The Barnstaple-to-Exeter line carries around 900,000 passenger journeys per year, a figure that has tripled since 2006, yet suffers from single-track sections, Victorian infrastructure and repeated weather-related closures.
Three separate disruptions struck the route during the winter of 2025/26 alone, including a prolonged shutdown caused by Storm Chandra.
Councillor Graham Bell, who brought the motion, welcomed the unanimous support.
“While the entire council is clearly behind this, it is good to have the formal support of the entire Cabinet to have the Tarka Line defined as a strategic asset for the entire county,” he said.
He acknowledged the scale of the challenge ahead. “Eight years feels like a long time, but this has a £100 million price tag, and we're building out of 60 years of under-investment. Recently replaced sleepers were put down in the 1940s.”
The council's resolutions warn that the line's hourly service frequency is actively deterring passengers from towns including Ilfracombe, Bideford, Torrington, South Molton and Braunton from using rail at all.
The agreed modernisation programme targets half-hourly peak services, a significant step change for a region where Barnstaple regularly features in international congestion rankings.
North Devon and Torridge together account for more than 20 per cent of Devon's population, yet the communities they contain, many of them highly rural, have few transport alternatives.
Young people and those without access to a car depend on the Tarka Line for education, employment and social connection.
“We must ensure that no-one forgets that this is a vital strategic asset for all of Devon,” Councillor Bell said.
The council noted that climate change poses a growing and predictable risk to the line.
Multiple bridges and sections of waterlogged trackbed have triggered recent closures, and projections suggest flood-related disruption will increase.
The council described continued inaction as “a known and escalating risk rather than an unforeseen one.”
In February, North Devon MP Ian Roome presented a petition to Parliament backed by more than 3,000 signatures, calling on the government to press Network Rail and Great Western Railway to prioritise structural upgrades on the line.
It has been separately confirmed that improvements to Barnstaple Rail Station will take place later this year, designed to better connect buses and cycles to the rail network.
Councillor Bell said capacity must keep pace with rising demand.

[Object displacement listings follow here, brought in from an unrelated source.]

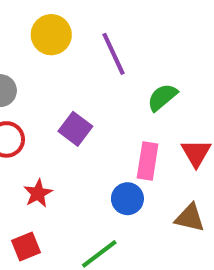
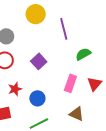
blue circle: (127, 199) -> (37, 98), moved
brown triangle: (190, 218) -> (77, 114), moved

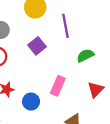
purple square: (39, 61) -> (37, 46), moved
pink rectangle: (70, 83) -> (58, 86), moved

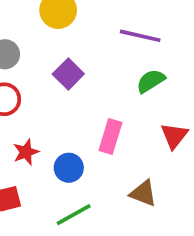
purple line: (66, 26) -> (140, 36), moved, turned -60

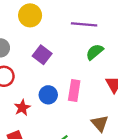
blue circle: (69, 168) -> (48, 95), moved
brown triangle: (143, 193) -> (100, 123), turned 36

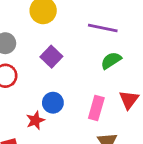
pink rectangle: (74, 90) -> (96, 108), moved
red star: (22, 108) -> (35, 120), moved

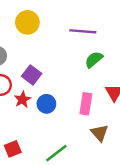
purple square: (51, 57) -> (32, 75), moved
red star: (35, 120) -> (22, 100), moved

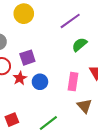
purple line: (83, 31) -> (70, 21), turned -40
purple square: (32, 75) -> (27, 58), turned 35

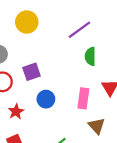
green semicircle: (79, 45) -> (90, 56), turned -49
red star: (20, 78) -> (16, 112), moved

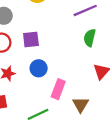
pink rectangle: (83, 98) -> (58, 89), moved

“With the DCC improvements to Barnstaple Rail Station later this year, we need to be prepared to enable even more people to use our already overcrowded service,” he said.
He also called for improved bus replacement arrangements during engineering works to minimise disruption to the workers and students who rely on the service daily.
The Northern Devon Railway Development Alliance, which includes representatives from Torridge, Mid-Devon and multiple town and parish councils, has been developing a credible, fundable modernisation programme.
Both Peninsula Transport and the Devon & Torbay Combined County Authority have already adopted strategies supporting Tarka Line upgrades.